▶ _What you are asked to do_: Give back the records below exactly, every one, with no pictures.

▶ _Stored data_:
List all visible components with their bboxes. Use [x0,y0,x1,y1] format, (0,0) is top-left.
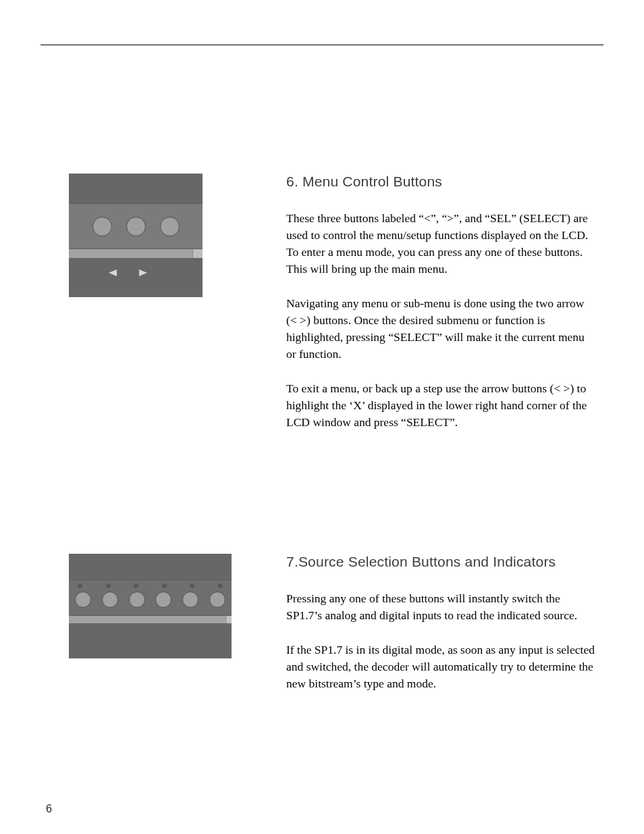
section-6-para3: To exit a menu, or back up a step use th… [286,380,597,431]
indicator-led-icon [78,583,82,588]
panel-top-strip [69,174,203,203]
source-selection-illustration [69,554,232,658]
header-rule [41,45,603,45]
strip-left [69,249,192,258]
indicator-row [74,583,227,588]
section-7-para2: If the SP1.7 is in its digital mode, as … [286,642,597,692]
button-row [69,203,203,249]
arrow-row [69,258,203,297]
section-6-para1: These three buttons labeled “<”, “>”, an… [286,210,597,278]
menu-control-buttons-illustration [69,174,203,297]
section-6-text: 6. Menu Control Buttons These three butt… [286,174,597,448]
source-button-icon [209,592,225,608]
arrow-right-icon [139,269,147,276]
panel-divider-strip [69,249,203,258]
panel-graphic [69,174,203,297]
panel-bottom-strip [69,623,232,658]
menu-select-button-icon [160,217,180,236]
strip-right [227,616,232,623]
menu-left-button-icon [92,217,112,236]
source-button-row [74,592,227,608]
menu-right-button-icon [126,217,146,236]
page-number: 6 [46,803,52,815]
source-button-icon [155,592,171,608]
source-button-icon [182,592,198,608]
source-button-icon [102,592,118,608]
indicator-led-icon [134,583,138,588]
source-button-icon [129,592,145,608]
panel-top-strip [69,554,232,579]
section-6-para2: Navigating any menu or sub-menu is done … [286,295,597,363]
indicator-led-icon [106,583,111,588]
strip-left [69,616,227,623]
arrow-left-icon [109,269,117,276]
source-button-icon [75,592,91,608]
strip-right [192,249,203,258]
button-row [69,579,232,616]
section-6-heading: 6. Menu Control Buttons [286,174,597,190]
section-7-para1: Pressing any one of these buttons will i… [286,590,597,624]
section-7-text: 7.Source Selection Buttons and Indicator… [286,554,597,710]
indicator-led-icon [162,583,167,588]
panel-graphic [69,554,232,658]
indicator-led-icon [190,583,194,588]
indicator-led-icon [218,583,223,588]
section-7-heading: 7.Source Selection Buttons and Indicator… [286,554,597,570]
panel-divider-strip [69,616,232,623]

▶ _Response_:
List all visible components with their bboxes. Use [x0,y0,x1,y1] format, (0,0) is top-left.
section-6-para3: To exit a menu, or back up a step use th… [286,380,597,431]
indicator-led-icon [78,583,82,588]
panel-top-strip [69,174,203,203]
source-selection-illustration [69,554,232,658]
header-rule [41,45,603,45]
strip-left [69,249,192,258]
indicator-row [74,583,227,588]
section-7-para2: If the SP1.7 is in its digital mode, as … [286,642,597,692]
button-row [69,203,203,249]
arrow-row [69,258,203,297]
section-6-para1: These three buttons labeled “<”, “>”, an… [286,210,597,278]
menu-control-buttons-illustration [69,174,203,297]
section-6-text: 6. Menu Control Buttons These three butt… [286,174,597,448]
source-button-icon [209,592,225,608]
arrow-right-icon [139,269,147,276]
panel-divider-strip [69,249,203,258]
panel-graphic [69,174,203,297]
panel-bottom-strip [69,623,232,658]
menu-select-button-icon [160,217,180,236]
strip-right [227,616,232,623]
menu-left-button-icon [92,217,112,236]
source-button-row [74,592,227,608]
menu-right-button-icon [126,217,146,236]
page-number: 6 [46,803,52,815]
source-button-icon [155,592,171,608]
source-button-icon [182,592,198,608]
source-button-icon [102,592,118,608]
indicator-led-icon [134,583,138,588]
source-button-icon [129,592,145,608]
panel-top-strip [69,554,232,579]
section-6-para2: Navigating any menu or sub-menu is done … [286,295,597,363]
indicator-led-icon [106,583,111,588]
strip-left [69,616,227,623]
arrow-left-icon [109,269,117,276]
source-button-icon [75,592,91,608]
strip-right [192,249,203,258]
button-row [69,579,232,616]
section-6-heading: 6. Menu Control Buttons [286,174,597,190]
section-7-para1: Pressing any one of these buttons will i… [286,590,597,624]
section-7-text: 7.Source Selection Buttons and Indicator… [286,554,597,710]
indicator-led-icon [162,583,167,588]
panel-graphic [69,554,232,658]
indicator-led-icon [190,583,194,588]
indicator-led-icon [218,583,223,588]
section-7-heading: 7.Source Selection Buttons and Indicator… [286,554,597,570]
panel-divider-strip [69,616,232,623]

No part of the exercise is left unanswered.